January 11, 2021

Prediction: if you watch or listen to conservative media this week, you’ll hear the same topic over and over again. Big Tech and social media giants, they’ll rage, are trying to censor the right and mute the voices of “American patriots.”

That’s what I think will happen in the next few days because that is exactly what has happened over the past several days.

Instead of talking about the horrific events of last week, when MAGA supporters urged by the president himself stormed the Capitol, many of the biggest voices on places such as Fox News, Newsmax and One America News Network are stomping their feet about how President Donald Trump has been banned by social media giants such as Twitter and Facebook.

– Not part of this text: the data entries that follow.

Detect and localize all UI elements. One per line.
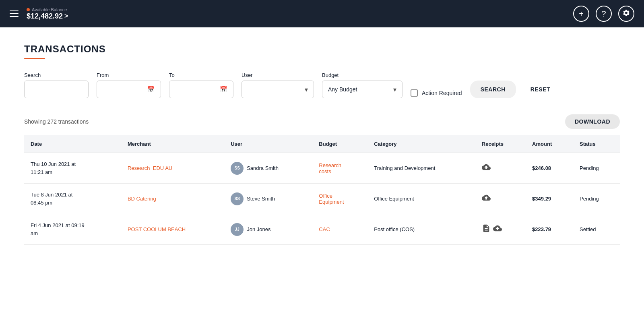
cell-category: Post office (COS) xyxy=(367,214,475,245)
cell-amount: $246.08 xyxy=(526,153,573,184)
budget-dropdown-arrow-icon: ▾ xyxy=(393,86,396,93)
avatar: SS xyxy=(231,162,244,175)
calendar-icon: 📅 xyxy=(147,86,155,93)
budget-filter: Budget Any Budget ▾ xyxy=(322,72,402,98)
action-required-checkbox[interactable] xyxy=(411,89,418,97)
table-header: Date Merchant User Budget Category Recei… xyxy=(24,135,620,153)
cell-budget[interactable]: CAC xyxy=(312,214,367,245)
merchant-link[interactable]: Research_EDU AU xyxy=(128,165,172,171)
action-required-label: Action Required xyxy=(422,90,462,96)
balance-label: Available Balance xyxy=(27,7,68,12)
budget-label: Budget xyxy=(322,72,402,78)
user-name: Sandra Smith xyxy=(247,165,279,171)
upload-receipt-icon[interactable] xyxy=(482,163,491,174)
user-dropdown-arrow-icon: ▾ xyxy=(305,86,308,93)
cell-budget[interactable]: Office Equipment xyxy=(312,184,367,214)
transactions-table: Date Merchant User Budget Category Recei… xyxy=(24,135,620,245)
table-row: Thu 10 Jun 2021 at 11:21 amResearch_EDU … xyxy=(24,153,620,184)
user-name: Jon Jones xyxy=(247,226,270,232)
download-button[interactable]: DOWNLOAD xyxy=(565,114,620,129)
table-row: Tue 8 Jun 2021 at 08:45 pmBD CateringSSS… xyxy=(24,184,620,214)
add-icon: + xyxy=(579,9,584,19)
cell-merchant[interactable]: BD Catering xyxy=(121,184,224,214)
balance-dot xyxy=(27,8,30,11)
upload-receipt-icon[interactable] xyxy=(493,224,502,235)
search-label: Search xyxy=(24,72,89,78)
page-title: TRANSACTIONS xyxy=(24,43,620,55)
budget-link[interactable]: CAC xyxy=(319,226,330,232)
to-date-wrapper[interactable]: 📅 xyxy=(169,81,233,98)
search-button[interactable]: SEARCH xyxy=(470,81,516,98)
help-button[interactable]: ? xyxy=(596,6,612,22)
filters-row: Search From 📅 To 📅 User ▾ Budg xyxy=(24,72,620,98)
avatar: JJ xyxy=(231,223,244,236)
title-underline xyxy=(24,58,45,59)
cell-date: Tue 8 Jun 2021 at 08:45 pm xyxy=(24,184,121,214)
action-required-group: Action Required xyxy=(411,89,462,98)
to-date-input[interactable] xyxy=(175,86,215,93)
help-icon: ? xyxy=(601,9,606,19)
table-row: Fri 4 Jun 2021 at 09:19 amPOST COOLUM BE… xyxy=(24,214,620,245)
merchant-link[interactable]: BD Catering xyxy=(128,196,156,202)
cell-merchant[interactable]: Research_EDU AU xyxy=(121,153,224,184)
cell-user: SSSandra Smith xyxy=(224,153,312,184)
col-budget: Budget xyxy=(312,135,367,153)
col-amount: Amount xyxy=(526,135,573,153)
col-merchant: Merchant xyxy=(121,135,224,153)
col-category: Category xyxy=(367,135,475,153)
from-filter: From 📅 xyxy=(97,72,161,98)
user-label: User xyxy=(242,72,314,78)
avatar: SS xyxy=(231,192,244,205)
cell-status: Settled xyxy=(573,214,620,245)
user-name: Steve Smith xyxy=(247,196,275,202)
budget-link[interactable]: Research costs xyxy=(319,162,341,174)
search-input[interactable] xyxy=(24,81,89,98)
from-label: From xyxy=(97,72,161,78)
cell-receipts xyxy=(475,184,526,214)
showing-text: Showing 272 transactions xyxy=(24,118,89,125)
cell-date: Thu 10 Jun 2021 at 11:21 am xyxy=(24,153,121,184)
to-calendar-icon: 📅 xyxy=(220,86,227,93)
upload-receipt-icon[interactable] xyxy=(482,193,491,204)
col-status: Status xyxy=(573,135,620,153)
search-filter: Search xyxy=(24,72,89,98)
add-button[interactable]: + xyxy=(573,6,589,22)
settings-button[interactable] xyxy=(618,6,634,22)
from-date-wrapper[interactable]: 📅 xyxy=(97,81,161,98)
budget-link[interactable]: Office Equipment xyxy=(319,193,344,205)
user-select[interactable]: ▾ xyxy=(242,81,314,98)
settings-icon xyxy=(622,9,630,19)
to-label: To xyxy=(169,72,233,78)
balance-arrow-icon: > xyxy=(64,12,68,20)
cell-budget[interactable]: Research costs xyxy=(312,153,367,184)
cell-merchant[interactable]: POST COOLUM BEACH xyxy=(121,214,224,245)
menu-icon[interactable] xyxy=(10,10,19,17)
cell-amount: $349.29 xyxy=(526,184,573,214)
budget-select-text: Any Budget xyxy=(328,86,357,93)
cell-user: SSSteve Smith xyxy=(224,184,312,214)
cell-status: Pending xyxy=(573,184,620,214)
to-filter: To 📅 xyxy=(169,72,233,98)
cell-user: JJJon Jones xyxy=(224,214,312,245)
cell-receipts xyxy=(475,153,526,184)
balance-amount[interactable]: $12,482.92 > xyxy=(27,12,68,21)
from-date-input[interactable] xyxy=(103,86,143,93)
merchant-link[interactable]: POST COOLUM BEACH xyxy=(128,226,186,232)
col-user: User xyxy=(224,135,312,153)
receipt-list-icon[interactable] xyxy=(482,224,491,235)
header-actions: + ? xyxy=(573,6,634,22)
col-date: Date xyxy=(24,135,121,153)
cell-date: Fri 4 Jun 2021 at 09:19 am xyxy=(24,214,121,245)
cell-category: Training and Development xyxy=(367,153,475,184)
table-header-row: Showing 272 transactions DOWNLOAD xyxy=(24,114,620,129)
cell-receipts xyxy=(475,214,526,245)
cell-status: Pending xyxy=(573,153,620,184)
balance-info: Available Balance $12,482.92 > xyxy=(27,7,68,21)
cell-category: Office Equipment xyxy=(367,184,475,214)
budget-select[interactable]: Any Budget ▾ xyxy=(322,81,402,98)
col-receipts: Receipts xyxy=(475,135,526,153)
cell-amount: $223.79 xyxy=(526,214,573,245)
reset-button[interactable]: RESET xyxy=(524,81,557,98)
user-filter: User ▾ xyxy=(242,72,314,98)
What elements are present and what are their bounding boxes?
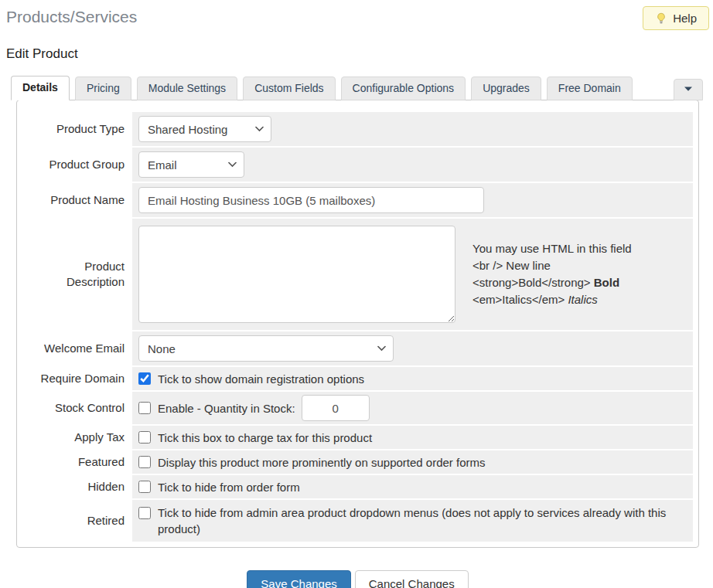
stock-quantity-input[interactable] bbox=[302, 395, 370, 421]
apply-tax-checkbox-label[interactable]: Tick this box to charge tax for this pro… bbox=[138, 430, 372, 446]
welcome-email-field: None bbox=[132, 331, 693, 365]
product-name-label: Product Name bbox=[22, 183, 132, 217]
tab-configurable-options[interactable]: Configurable Options bbox=[341, 76, 466, 100]
details-panel: Product Type Shared Hosting Product Grou… bbox=[16, 100, 699, 548]
tab-bar: Details Pricing Module Settings Custom F… bbox=[11, 76, 703, 100]
form-row-require-domain: Require Domain Tick to show domain regis… bbox=[22, 367, 693, 390]
product-type-label: Product Type bbox=[22, 112, 132, 146]
tab-details[interactable]: Details bbox=[11, 76, 70, 100]
save-changes-button[interactable]: Save Changes bbox=[247, 570, 350, 588]
hint-line: You may use HTML in this field bbox=[472, 240, 632, 257]
help-button[interactable]: Help bbox=[643, 6, 709, 30]
form-row-retired: Retired Tick to hide from admin area pro… bbox=[22, 500, 693, 542]
product-description-label: Product Description bbox=[22, 219, 132, 330]
product-type-select[interactable]: Shared Hosting bbox=[138, 116, 271, 142]
retired-field: Tick to hide from admin area product dro… bbox=[132, 500, 693, 542]
stock-control-checkbox-label[interactable]: Enable - Quantity in Stock: bbox=[138, 400, 295, 416]
product-description-textarea[interactable] bbox=[138, 226, 455, 323]
tab-module-settings[interactable]: Module Settings bbox=[137, 76, 237, 100]
apply-tax-field: Tick this box to charge tax for this pro… bbox=[132, 426, 693, 449]
retired-checkbox-label[interactable]: Tick to hide from admin area product dro… bbox=[138, 505, 687, 537]
stock-control-label: Stock Control bbox=[22, 392, 132, 424]
header-bar: Products/Services Help bbox=[6, 6, 709, 30]
form-row-featured: Featured Display this product more promi… bbox=[22, 450, 693, 474]
apply-tax-checkbox[interactable] bbox=[138, 431, 151, 444]
featured-checkbox[interactable] bbox=[138, 456, 151, 468]
product-type-field: Shared Hosting bbox=[132, 112, 693, 146]
hidden-field: Tick to hide from order form bbox=[132, 475, 693, 498]
stock-control-field: Enable - Quantity in Stock: bbox=[132, 392, 693, 424]
require-domain-checkbox-label[interactable]: Tick to show domain registration options bbox=[138, 371, 364, 387]
form-row-product-description: Product Description You may use HTML in … bbox=[22, 219, 693, 330]
lightbulb-icon bbox=[655, 12, 667, 25]
form-row-product-group: Product Group Email bbox=[22, 148, 693, 182]
featured-label: Featured bbox=[22, 450, 132, 474]
hidden-label: Hidden bbox=[22, 475, 132, 498]
featured-checkbox-label[interactable]: Display this product more prominently on… bbox=[138, 454, 486, 471]
product-group-select[interactable]: Email bbox=[138, 151, 244, 178]
page-title: Products/Services bbox=[6, 6, 137, 26]
help-button-label: Help bbox=[673, 12, 697, 25]
form-row-hidden: Hidden Tick to hide from order form bbox=[22, 475, 693, 498]
caret-down-icon bbox=[684, 87, 693, 92]
hint-line: <em>Italics</em> Italics bbox=[472, 291, 632, 308]
html-usage-hint: You may use HTML in this field <br /> Ne… bbox=[472, 240, 632, 308]
form-row-product-type: Product Type Shared Hosting bbox=[22, 112, 693, 146]
form-row-stock-control: Stock Control Enable - Quantity in Stock… bbox=[22, 392, 693, 424]
retired-checkbox[interactable] bbox=[138, 507, 151, 519]
welcome-email-select[interactable]: None bbox=[138, 335, 394, 362]
edit-product-heading: Edit Product bbox=[6, 46, 709, 62]
hint-line: <br /> New line bbox=[472, 257, 632, 274]
require-domain-checkbox[interactable] bbox=[138, 372, 151, 385]
apply-tax-label: Apply Tax bbox=[22, 426, 132, 449]
form-row-welcome-email: Welcome Email None bbox=[22, 331, 693, 365]
form-actions: Save Changes Cancel Changes bbox=[6, 570, 709, 588]
tab-custom-fields[interactable]: Custom Fields bbox=[243, 76, 335, 100]
welcome-email-label: Welcome Email bbox=[22, 331, 132, 365]
product-name-field bbox=[132, 183, 693, 217]
products-services-page: Products/Services Help Edit Product Deta… bbox=[0, 0, 713, 588]
require-domain-label: Require Domain bbox=[22, 367, 132, 390]
hidden-checkbox[interactable] bbox=[138, 481, 151, 493]
tab-pricing[interactable]: Pricing bbox=[75, 76, 131, 100]
tab-free-domain[interactable]: Free Domain bbox=[547, 76, 633, 100]
product-name-input[interactable] bbox=[138, 187, 484, 213]
tab-upgrades[interactable]: Upgrades bbox=[471, 76, 541, 100]
product-group-label: Product Group bbox=[22, 148, 132, 182]
form-row-product-name: Product Name bbox=[22, 183, 693, 217]
stock-control-checkbox[interactable] bbox=[138, 402, 151, 414]
featured-field: Display this product more prominently on… bbox=[132, 450, 693, 474]
cancel-changes-button[interactable]: Cancel Changes bbox=[355, 570, 469, 588]
hidden-checkbox-label[interactable]: Tick to hide from order form bbox=[138, 479, 300, 495]
product-description-field: You may use HTML in this field <br /> Ne… bbox=[132, 219, 693, 330]
form-row-apply-tax: Apply Tax Tick this box to charge tax fo… bbox=[22, 426, 693, 449]
product-group-field: Email bbox=[132, 148, 693, 182]
require-domain-field: Tick to show domain registration options bbox=[132, 367, 693, 390]
tab-overflow-button[interactable] bbox=[674, 79, 703, 100]
hint-line: <strong>Bold</strong> Bold bbox=[472, 274, 632, 291]
retired-label: Retired bbox=[22, 500, 132, 542]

Instead of condemning the violence that led to the death of five people, including a police officer, many conservative pundits are whining about how Google and Apple are making it increasingly difficult to access Parler, the social media platform whose anything goes policy has attracted many Trump supporters.

For example, on Sunday evening, I took a trip through the Twitter feed of Laura Ingraham — one of Fox News’ primetime stars and biggest voices. She railed against Twitter banning President Trump. She talked about joining Parler. She tweeted, “Every Democrat should be asked: 1. Do you believe that Trump and his supporters should be banned from the Internet?

  1. Do you believe that private companies should refuse to hire Trump supporters? Let’s start getting everyone on the record.”

Sean Hannity, perhaps Fox News’ biggest personality, tweeted out a Jeffrey Lord column with the headline “Biden-Big Tech-Media Dictatorship Begins.”

Conservative radio and podcast host Mark Levin announced he suspended his Twitter account “in protest” and asked his followers to join him on Parler and Rumble. Ben Shapiro, another conservative podcaster, went on a nine-tweet Twitter thread rage about Big Tech.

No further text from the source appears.